YSC : Oui, je crois que c’est comme ça qu’il agit pour moi. Je ne savais pas comment les gens allaient le recevoir mais c’est vrai que pour moi, écrire, c’est thérapeutique. Ça m’aide vraiment à travailler sur mes souvenirs, sur ces choses dont j’aurais aimé l’existence… Ça m’aide aussi à me connecter aux gens, c’est rassurant de savoir qu’il y a des gens qui ressentent les mêmes choses que toi.

 

LVP : Cet album sonne également comme un adieu à la vingtaine, aux années d’insouciance et de liberté. Est-ce que ça t’a permis de trouver une certaine quiétude par rapport à ça ?

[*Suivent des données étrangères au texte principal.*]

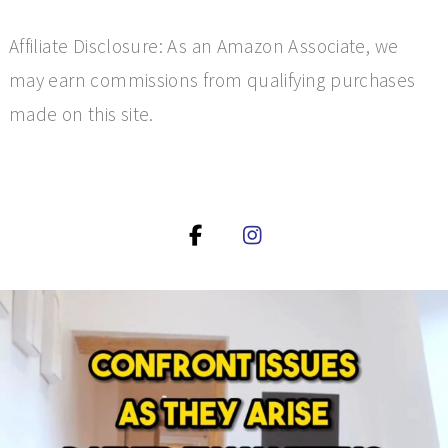
Affiliate Disclosure: As an Amazon Associate, we
may earn commissions from qualifying purchases
made on this site.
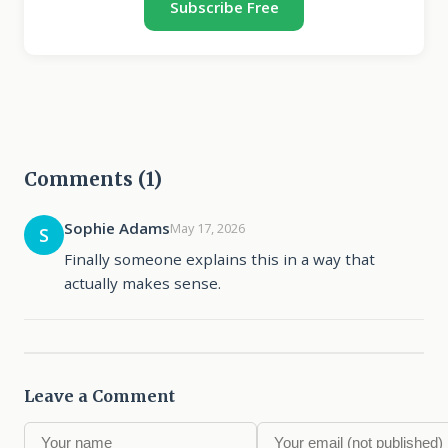
Subscribe Free
Comments (1)
Sophie Adams
May 17, 2026
S
Finally someone explains this in a way that
actually makes sense.
Leave a Comment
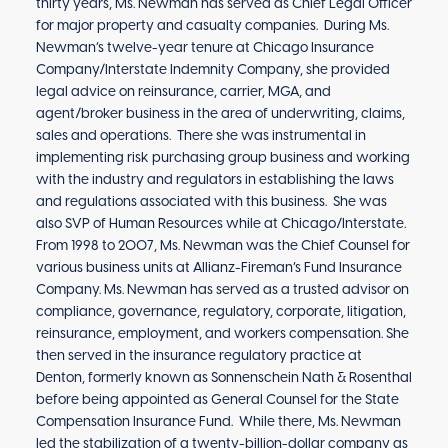
thirty years, Ms. Newman has served as Chief Legal Officer
for major property and casualty companies. During Ms.
Newman’s twelve-year tenure at Chicago Insurance
Company/Interstate Indemnity Company, she provided
legal advice on reinsurance, carrier, MGA, and
agent/broker business in the area of underwriting, claims,
sales and operations. There she was instrumental in
implementing risk purchasing group business and working
with the industry and regulators in establishing the laws
and regulations associated with this business. She was
also SVP of Human Resources while at Chicago/Interstate.
From 1998 to 2007, Ms. Newman was the Chief Counsel for
various business units at Allianz-Fireman’s Fund Insurance
Company. Ms. Newman has served as a trusted advisor on
compliance, governance, regulatory, corporate, litigation,
reinsurance, employment, and workers compensation. She
then served in the insurance regulatory practice at
Denton, formerly known as Sonnenschein Nath & Rosenthal
before being appointed as General Counsel for the State
Compensation Insurance Fund. While there, Ms. Newman
led the stabilization of a twenty-billion-dollar company as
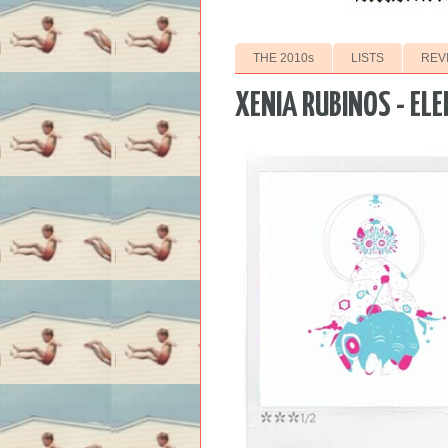
THE 2010s
LISTS
REV
XENIA RUBINOS - EL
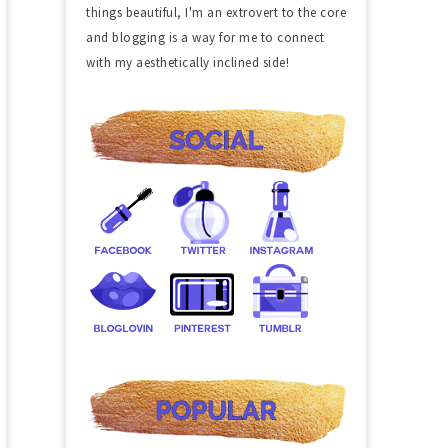
things beautiful, I'm an extrovert to the core
and blogging is a way for me to connect
with my aesthetically inclined side!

YSC : Honnêtement, je trouve que la vingtaine est une période un peu tourmentée. Tu ne comprends pas trop ce qui se passe dans ta vie, tu es un peu chaotique… Je crois que quand tu vieillis, il y a quelque chose de l’ordre de l’acceptation : le monde est comme ça, personne ne t’avait prévenu mais tu commences à le comprendre et à l’accepter par toi-même. Tu te sens prêt à passer à l’étape suivante, c’est-à-dire à moins te préoccuper de ce que les gens pensent de toi, à t’aimer davantage, à te soucier des personnes qui te sont proches… C’est ce que je me souhaite à moi-même, aussi.

LVP : Pour terminer, est-ce que tu peux partager avec nous un livre, un album, ou un film que tu as apprécié dernièrement ?

YSC : Bien sûr ! J’adore les films, je suis vraiment une geek du cinéma mais je crois que je vais plutôt partager un album qui a été très important pour moi cette année : Mercy, de Natalie Bergman. C’est un album magnifique, vraiment édifiant.